Discussion:
Ed25519 "clamping" and its effect on hierarchical key derivation
(too old to reply)
Tony Arcieri
2017-03-06 19:36:14 UTC
Permalink
Ed25519 performs the following operations on private scalars immediately
prior to use:

scalar[0] &= 248;
scalar[31] &= 63;
scalar[31] |= 64;


I've heard this referred to as "clamping" although that may not be the best
term.

These operations are not applied to the canonical scalar, i.e. the one
which is serialized and persisted as part of the keypair. Instead Ed25519
implementations generally flip these bits immediately prior to use, either
for signing or deriving the public key.

From what I've read, this bitflipping is intended to accomplish the
following:

- Prevent small subgroup attacks: flipping these bits makes the scalar a
multiple of the cofactor, which I understand is supposed to help prevent
small subgroup attacks. However, reading about these attacks, they don't
seem to help the attacker very much.
- Defense against deficient implementations: I'm not sure I really
understand the rationale here, but my understanding is there are certain
classes of implementation defects this helps guard against.

So far, it's been pretty troublesome finding a really good explanation of
what this bitflipping is actually for or anyone who feels particularly
strongly as to its importance. The general reaction I've gotten asking
about them is akin to "djb flipped these bits... he must have his reasons".

Flipping these bits is particularly troublesome for implementing
hierarchical key derivation schemes (e.g. semiprivate keys, BIP-32) which
rely on commutative groups to allow holders of master public keys to derive
child public keys by multiplying by scalar values which can be derived by
both the public and private key holders (a.k.a. "hardened" vs
"non-hardened" derivation in BIP-32 schemes).

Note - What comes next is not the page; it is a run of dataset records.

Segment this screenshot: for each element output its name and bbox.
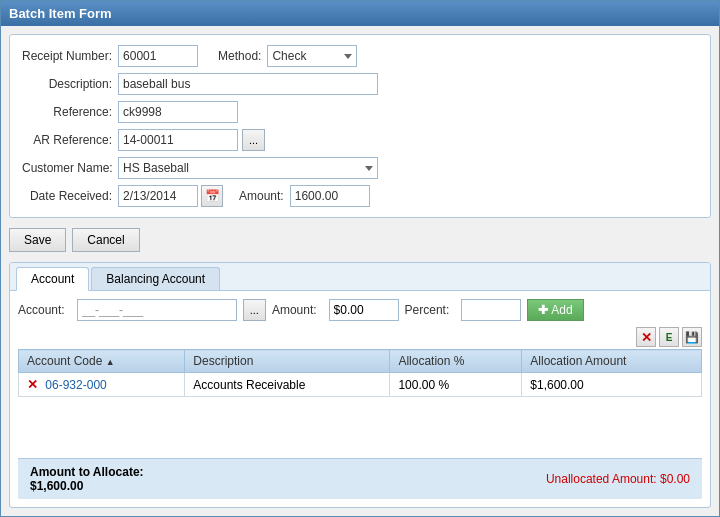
reference-label: Reference: <box>22 105 112 119</box>
delete-icon: ✕ <box>641 330 652 345</box>
cell-allocation-pct: 100.00 % <box>390 373 522 397</box>
calendar-icon: 📅 <box>205 189 220 203</box>
account-input-row: Account: ... Amount: Percent: ✚ Add <box>18 299 702 321</box>
reference-input[interactable] <box>118 101 238 123</box>
accounts-table: Account Code ▲ Description Allocation % <box>18 349 702 397</box>
form-row-reference: Reference: <box>22 101 698 123</box>
receipt-number-label: Receipt Number: <box>22 49 112 63</box>
form-row-customer: Customer Name: HS Baseball <box>22 157 698 179</box>
save-grid-icon: 💾 <box>685 331 699 344</box>
window-title: Batch Item Form <box>9 6 112 21</box>
ar-reference-input[interactable] <box>118 129 238 151</box>
amount-label: Amount: <box>239 189 284 203</box>
percent-field-label: Percent: <box>405 303 450 317</box>
table-toolbar: ✕ E 💾 <box>18 327 702 347</box>
amount-field-label: Amount: <box>272 303 317 317</box>
customer-name-label: Customer Name: <box>22 161 112 175</box>
export-excel-btn[interactable]: E <box>659 327 679 347</box>
percent-field-input[interactable] <box>461 299 521 321</box>
col-header-allocation-pct[interactable]: Allocation % <box>390 350 522 373</box>
date-received-label: Date Received: <box>22 189 112 203</box>
tab-bar: Account Balancing Account <box>10 263 710 291</box>
description-label: Description: <box>22 77 112 91</box>
tab-content-account: Account: ... Amount: Percent: ✚ Add ✕ <box>10 291 710 507</box>
amount-input[interactable] <box>290 185 370 207</box>
amount-to-allocate: Amount to Allocate: $1,600.00 <box>30 465 144 493</box>
sort-indicator: ▲ <box>106 357 115 367</box>
table-container: Account Code ▲ Description Allocation % <box>18 349 702 458</box>
save-grid-btn[interactable]: 💾 <box>682 327 702 347</box>
date-received-input[interactable] <box>118 185 198 207</box>
add-button[interactable]: ✚ Add <box>527 299 583 321</box>
action-bar: Save Cancel <box>9 224 711 256</box>
account-browse-btn[interactable]: ... <box>243 299 266 321</box>
cancel-button[interactable]: Cancel <box>72 228 139 252</box>
table-row: ✕ 06-932-000 Accounts Receivable 100.00 … <box>19 373 702 397</box>
unallocated-amount: Unallocated Amount: $0.00 <box>546 472 690 486</box>
title-bar: Batch Item Form <box>1 1 719 26</box>
tab-account[interactable]: Account <box>16 267 89 291</box>
footer-bar: Amount to Allocate: $1,600.00 Unallocate… <box>18 458 702 499</box>
ar-reference-label: AR Reference: <box>22 133 112 147</box>
col-header-account-code[interactable]: Account Code ▲ <box>19 350 185 373</box>
row-delete-btn[interactable]: ✕ <box>27 377 38 392</box>
tab-balancing-account[interactable]: Balancing Account <box>91 267 220 290</box>
delete-all-btn[interactable]: ✕ <box>636 327 656 347</box>
save-button[interactable]: Save <box>9 228 66 252</box>
cell-description: Accounts Receivable <box>185 373 390 397</box>
excel-icon: E <box>666 332 673 343</box>
form-row-ar-reference: AR Reference: ... <box>22 129 698 151</box>
form-panel: Receipt Number: Method: Check Cash Credi… <box>9 34 711 218</box>
form-row-description: Description: <box>22 73 698 95</box>
ar-reference-browse-btn[interactable]: ... <box>242 129 265 151</box>
amount-field-input[interactable] <box>329 299 399 321</box>
form-row-date-amount: Date Received: 📅 Amount: <box>22 185 698 207</box>
add-plus-icon: ✚ <box>538 303 548 317</box>
form-row-receipt: Receipt Number: Method: Check Cash Credi… <box>22 45 698 67</box>
window-content: Receipt Number: Method: Check Cash Credi… <box>1 26 719 516</box>
tab-panel: Account Balancing Account Account: ... A… <box>9 262 711 508</box>
account-field-input[interactable] <box>77 299 237 321</box>
description-input[interactable] <box>118 73 378 95</box>
cell-account-code: ✕ 06-932-000 <box>19 373 185 397</box>
customer-name-select[interactable]: HS Baseball <box>118 157 378 179</box>
batch-item-form-window: Batch Item Form Receipt Number: Method: … <box>0 0 720 517</box>
method-select[interactable]: Check Cash Credit Card EFT <box>267 45 357 67</box>
col-header-allocation-amount[interactable]: Allocation Amount <box>522 350 702 373</box>
method-label: Method: <box>218 49 261 63</box>
calendar-btn[interactable]: 📅 <box>201 185 223 207</box>
cell-allocation-amount: $1,600.00 <box>522 373 702 397</box>
col-header-description[interactable]: Description <box>185 350 390 373</box>
receipt-number-input[interactable] <box>118 45 198 67</box>
account-field-label: Account: <box>18 303 65 317</box>
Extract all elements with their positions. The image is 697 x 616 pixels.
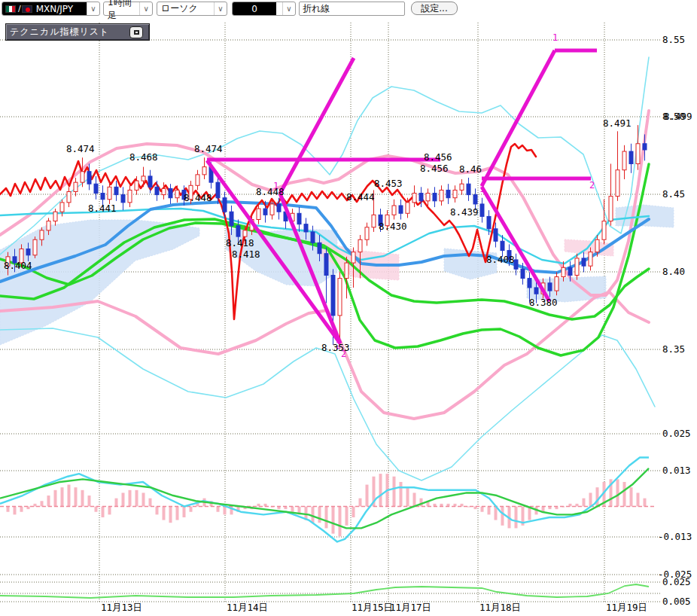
indicator-list-panel[interactable]: テクニカル指標リスト xyxy=(5,23,150,41)
macd-hist-bar xyxy=(102,507,105,517)
macd-hist-bar xyxy=(75,487,78,506)
mexico-flag-icon xyxy=(5,5,16,13)
price-label: 8.418 xyxy=(226,237,254,249)
ichimoku-clouds xyxy=(0,205,674,345)
price-label: 8.474 xyxy=(194,143,223,154)
chevron-down-icon[interactable]: ∨ xyxy=(282,2,295,15)
price-label: 8.474 xyxy=(66,143,95,154)
macd-hist-bar xyxy=(224,507,227,515)
band-lower-pink xyxy=(0,292,649,419)
macd-hist-bar xyxy=(41,501,44,506)
restore-window-icon[interactable] xyxy=(129,26,143,38)
axis-tick-label: 8.55 xyxy=(662,34,685,45)
chart-area[interactable]: 1221218.4748.4688.4748.4488.4418.4048.41… xyxy=(0,21,697,616)
macd-hist-bar xyxy=(467,507,470,508)
macd-hist-bar xyxy=(129,490,132,507)
macd-line xyxy=(0,457,649,541)
macd-hist-bar xyxy=(291,507,294,512)
price-label: 8.404 xyxy=(4,260,32,271)
price-label: 8.468 xyxy=(129,151,158,163)
price-label: 8.491 xyxy=(603,117,632,129)
axis-tick-label: 0.025 xyxy=(662,428,691,439)
toolbar: / MXN/JPY ∨ 1時間足 ∨ ローソク ∨ 0 ∨ 設定... xyxy=(0,0,697,21)
line-type-input[interactable] xyxy=(299,2,405,16)
trendline-marker: 1 xyxy=(552,32,558,43)
date-label: 11月13日 xyxy=(101,602,142,613)
price-label: 8.380 xyxy=(529,297,558,308)
macd-hist-bar xyxy=(81,490,84,507)
symbol-field: / MXN/JPY xyxy=(2,2,87,15)
macd-hist-bar xyxy=(352,507,355,517)
macd-hist-bar xyxy=(149,499,152,507)
macd-hist-bar xyxy=(7,507,10,512)
macd-hist-bar xyxy=(488,507,491,515)
macd-hist-bar xyxy=(163,507,166,520)
price-chart-svg[interactable]: 1221218.4748.4688.4748.4488.4418.4048.41… xyxy=(0,21,697,616)
timeframe-select[interactable]: 1時間足 ∨ xyxy=(103,2,153,16)
chevron-down-icon[interactable]: ∨ xyxy=(214,2,227,15)
price-label: 8.448 xyxy=(256,186,285,197)
price-label: 8.453 xyxy=(374,178,403,189)
price-label: 8.353 xyxy=(321,342,350,353)
macd-hist-bar xyxy=(318,507,321,523)
settings-label: 設定... xyxy=(421,2,447,15)
macd-hist-bar xyxy=(14,507,17,515)
price-label: 8.444 xyxy=(346,191,375,203)
macd-hist-bar xyxy=(406,487,409,506)
count-select[interactable]: 0 ∨ xyxy=(232,2,296,16)
macd-hist-bar xyxy=(325,507,328,529)
macd-hist-bar xyxy=(481,507,484,512)
macd-hist-bar xyxy=(88,496,91,506)
settings-button[interactable]: 設定... xyxy=(411,2,458,15)
price-label: 8.408 xyxy=(486,254,515,265)
chart-type-label: ローソク xyxy=(161,2,198,15)
symbol-select[interactable]: / MXN/JPY ∨ xyxy=(2,2,100,16)
trendline-marker: 2 xyxy=(589,180,595,191)
macd-hist-bar xyxy=(515,507,518,529)
axis-tick-label: 8.45 xyxy=(662,188,685,200)
macd-hist-bar xyxy=(576,504,579,507)
axis-tick-label: 8.35 xyxy=(662,343,685,355)
macd-hist-bar xyxy=(312,507,315,523)
chevron-down-icon[interactable]: ∨ xyxy=(87,2,99,15)
axis-tick-label: 0.005 xyxy=(662,596,691,607)
price-axis: 8.558.508.4998.458.408.350.0250.013-0.01… xyxy=(658,34,692,607)
macd-hist-bar xyxy=(108,507,111,515)
macd-hist-bar xyxy=(623,482,626,507)
date-axis: 11月13日11月14日11月15日11月17日11月18日11月19日 xyxy=(101,602,647,613)
trendline xyxy=(280,58,354,194)
chart-type-select[interactable]: ローソク ∨ xyxy=(157,2,227,16)
macd-hist-bar xyxy=(68,485,71,507)
macd-hist-bar xyxy=(61,487,64,506)
macd-hist-bar xyxy=(379,474,382,506)
price-label: 8.418 xyxy=(232,249,260,260)
macd-hist-bar xyxy=(345,507,348,526)
macd-hist-bar xyxy=(183,507,186,517)
macd-hist-bar xyxy=(47,496,50,506)
date-label: 11月14日 xyxy=(227,602,268,613)
axis-tick-label: -0.013 xyxy=(658,531,692,542)
macd-hist-bar xyxy=(393,477,396,507)
date-label: 11月18日 xyxy=(479,602,521,613)
date-label: 11月19日 xyxy=(606,602,647,613)
macd-hist-bar xyxy=(20,507,23,512)
price-label: 8.456 xyxy=(424,151,452,163)
macd-hist-bar xyxy=(34,504,37,507)
macd-hist-bar xyxy=(332,507,335,534)
date-label: 11月17日 xyxy=(390,602,431,613)
macd-hist-bar xyxy=(589,492,592,506)
macd-hist-bar xyxy=(54,490,57,507)
price-label: 8.430 xyxy=(379,221,407,232)
macd-hist-bar xyxy=(630,487,633,506)
axis-tick-label: 0.025 xyxy=(662,576,691,587)
macd-hist-bar xyxy=(596,487,599,506)
macd-hist-bar xyxy=(95,507,98,512)
macd-signal-line xyxy=(0,468,649,529)
macd-hist-bar xyxy=(501,507,504,526)
indicator-panel-title: テクニカル指標リスト xyxy=(6,26,109,38)
count-field: 0 xyxy=(233,2,276,15)
macd-hist-bar xyxy=(637,492,640,506)
chevron-down-icon[interactable]: ∨ xyxy=(139,2,152,15)
macd-hist-bar xyxy=(176,507,179,520)
macd-hist-bar xyxy=(616,479,619,506)
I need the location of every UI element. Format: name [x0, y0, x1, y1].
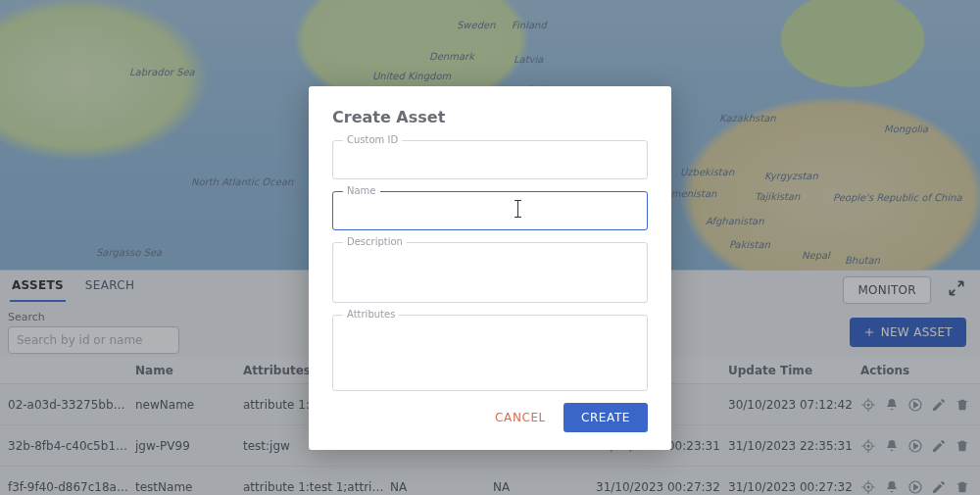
input-attributes[interactable] [333, 316, 647, 386]
field-label-attributes: Attributes [343, 309, 399, 320]
field-attributes[interactable]: Attributes [332, 315, 648, 391]
input-custom-id[interactable] [333, 141, 647, 178]
dialog-footer: CANCEL CREATE [332, 403, 648, 432]
create-button[interactable]: CREATE [564, 403, 648, 432]
dialog-title: Create Asset [332, 108, 648, 126]
field-label-description: Description [343, 236, 407, 247]
field-label-name: Name [343, 185, 380, 196]
field-label-custom-id: Custom ID [343, 134, 402, 145]
input-description[interactable] [333, 243, 647, 298]
create-asset-dialog: Create Asset Custom ID Name Description … [309, 86, 671, 450]
field-description[interactable]: Description [332, 242, 648, 303]
text-caret-icon [517, 201, 518, 217]
field-name[interactable]: Name [332, 191, 648, 230]
field-custom-id[interactable]: Custom ID [332, 140, 648, 179]
input-name[interactable] [333, 192, 647, 229]
cancel-button[interactable]: CANCEL [489, 403, 552, 432]
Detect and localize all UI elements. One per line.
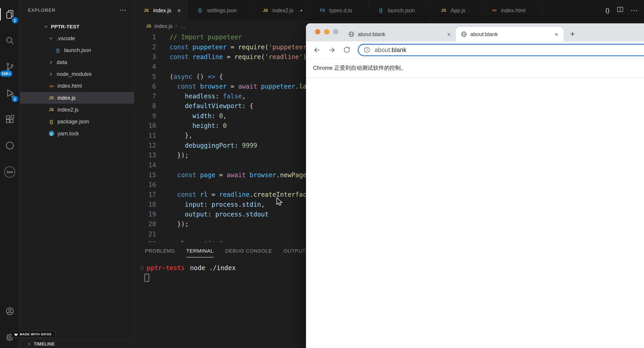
chrome-tabstrip: about:blank×about:blank× + xyxy=(306,23,644,41)
line-number: 5 xyxy=(134,72,156,82)
line-number: 19 xyxy=(134,209,156,219)
sidebar-title: EXPLORER xyxy=(28,8,56,13)
breadcrumb-file: index.js xyxy=(154,23,173,29)
file-item-node_modules[interactable]: node_modules xyxy=(20,68,134,80)
browser-tab[interactable]: about:blank× xyxy=(456,27,564,41)
close-tab-icon[interactable]: × xyxy=(445,30,452,38)
chevron-right-icon xyxy=(48,59,54,65)
search-icon[interactable] xyxy=(0,31,20,50)
file-item-package.json[interactable]: {}package.json xyxy=(20,116,134,127)
browser-page-content[interactable] xyxy=(306,78,644,348)
line-number: 1 xyxy=(134,32,156,42)
line-number: 11 xyxy=(134,131,156,141)
editor-tab-index2.js[interactable]: JSindex2.js● xyxy=(254,0,310,20)
explorer-icon[interactable]: 1 xyxy=(0,4,20,24)
yarn-icon: y xyxy=(49,131,54,136)
tab-label: App.js xyxy=(450,7,465,13)
js-file-icon: JS xyxy=(48,96,55,100)
info-icon[interactable] xyxy=(364,46,370,53)
line-number: 21 xyxy=(134,229,156,239)
zoom-window-icon[interactable] xyxy=(333,29,338,34)
panel-tab-terminal[interactable]: TERMINAL xyxy=(186,245,214,257)
file-item-yarn.lock[interactable]: yyarn.lock xyxy=(20,127,134,139)
editor-tab-types.d.ts[interactable]: TStypes.d.ts xyxy=(310,0,369,20)
file-tree-items: .vscode{}launch.jsondatanode_modules<>in… xyxy=(20,32,134,140)
account-icon[interactable] xyxy=(0,301,20,321)
panel-tab-problems[interactable]: PROBLEMS xyxy=(145,245,175,257)
file-item-launch.json[interactable]: {}launch.json xyxy=(20,44,134,56)
sidebar-header: EXPLORER ··· xyxy=(20,0,134,20)
chrome-tabstrip-tabs: about:blank×about:blank× xyxy=(344,23,564,41)
close-tab-icon[interactable]: × xyxy=(174,6,184,15)
line-number: 14 xyxy=(134,160,156,170)
editor-tabs: JSindex.js×{}settings.jsonJSindex2.js●TS… xyxy=(134,0,542,20)
source-control-icon[interactable]: 10K+ xyxy=(0,57,20,77)
more-actions-icon[interactable]: ··· xyxy=(120,7,126,14)
more-actions-icon[interactable]: ··· xyxy=(631,7,638,14)
browser-tab[interactable]: about:blank× xyxy=(344,27,456,41)
back-button[interactable] xyxy=(311,44,323,56)
line-number: 7 xyxy=(134,91,156,101)
modified-dot-icon[interactable]: ● xyxy=(297,8,306,12)
file-name: yarn.lock xyxy=(58,130,79,137)
editor-tab-App.js[interactable]: JSApp.js xyxy=(432,0,482,20)
html-tag-icon: <> xyxy=(490,8,498,13)
extensions-icon[interactable] xyxy=(0,110,20,129)
activity-bar: 1 10K+ 1 Json xyxy=(0,0,20,348)
timeline-section[interactable]: TIMELINE xyxy=(20,339,134,348)
editor-tab-settings.json[interactable]: {}settings.json xyxy=(188,0,254,20)
line-number: 13 xyxy=(134,150,156,160)
editor-tab-launch.json[interactable]: {}launch.json xyxy=(369,0,432,20)
globe-icon xyxy=(461,31,467,37)
infobar-text: Chrome 正受到自动测试软件的控制。 xyxy=(313,64,406,72)
line-number: 22 xyxy=(134,239,156,242)
gifox-fox-icon xyxy=(14,332,18,337)
folder-root[interactable]: PPTR-TEST xyxy=(20,20,134,32)
file-item-data[interactable]: data xyxy=(20,56,134,68)
file-name: .vscode xyxy=(57,35,75,41)
file-item-index2.js[interactable]: JSindex2.js xyxy=(20,104,134,116)
close-tab-icon[interactable]: × xyxy=(553,30,560,38)
scm-badge: 10K+ xyxy=(0,70,12,77)
tab-label: types.d.ts xyxy=(329,7,352,13)
debug-badge: 1 xyxy=(12,96,18,102)
editor-tab-index.html[interactable]: <>index.html xyxy=(482,0,542,20)
new-tab-button[interactable]: + xyxy=(567,28,578,40)
editor-tab-index.js[interactable]: JSindex.js× xyxy=(134,0,188,20)
braces-action-icon[interactable]: {} xyxy=(605,7,610,13)
line-number: 4 xyxy=(134,62,156,72)
timeline-label: TIMELINE xyxy=(34,342,55,347)
chevron-right-icon: › xyxy=(176,23,177,29)
line-number: 8 xyxy=(134,101,156,111)
command-decoration-icon xyxy=(140,266,144,270)
gifox-badge-label: MADE WITH GIFOX xyxy=(20,333,52,336)
file-name: data xyxy=(57,59,67,65)
file-item-index.js[interactable]: JSindex.js xyxy=(20,92,134,104)
panel-tab-output[interactable]: OUTPUT xyxy=(284,245,306,257)
close-window-icon[interactable] xyxy=(315,29,320,34)
breadcrumb-ellipsis: … xyxy=(180,23,185,29)
file-item-index.html[interactable]: <>index.html xyxy=(20,80,134,92)
tab-label: index.js xyxy=(153,7,171,13)
chevron-down-icon xyxy=(48,35,54,42)
terminal-cursor xyxy=(144,274,149,281)
file-name: index.js xyxy=(58,95,76,101)
json-extension-icon[interactable]: Json xyxy=(0,162,20,182)
line-number: 10 xyxy=(134,121,156,131)
minimize-window-icon[interactable] xyxy=(324,29,329,34)
run-debug-icon[interactable]: 1 xyxy=(0,83,20,103)
remote-explorer-icon[interactable] xyxy=(0,136,20,155)
split-editor-icon[interactable] xyxy=(617,6,624,14)
panel-tab-debug-console[interactable]: DEBUG CONSOLE xyxy=(225,245,272,257)
line-number: 17 xyxy=(134,190,156,200)
file-name: index.html xyxy=(58,83,82,89)
address-bar[interactable]: about:blank xyxy=(358,44,644,56)
forward-button[interactable] xyxy=(326,44,338,56)
file-item-.vscode[interactable]: .vscode xyxy=(20,32,134,44)
html-tag-icon: <> xyxy=(48,83,55,88)
js-file-icon: JS xyxy=(440,8,447,12)
gifox-badge: MADE WITH GIFOX xyxy=(12,331,56,338)
reload-button[interactable] xyxy=(340,44,353,56)
js-file-icon: JS xyxy=(142,8,150,12)
js-file-icon: JS xyxy=(146,24,152,28)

In these schemes, it's not possible to "clamp" the derived scalar
immediately prior to signing ("post-clamping" I guess?), as this would
result in a different public key (i.e. the math simply does not work out as
the groups are no longer commutative). Instead, if any clamping is to be
performed it must happen immediately to the parent scalar, and/or to any
scalars derived by both the public and private key holders in such a scheme.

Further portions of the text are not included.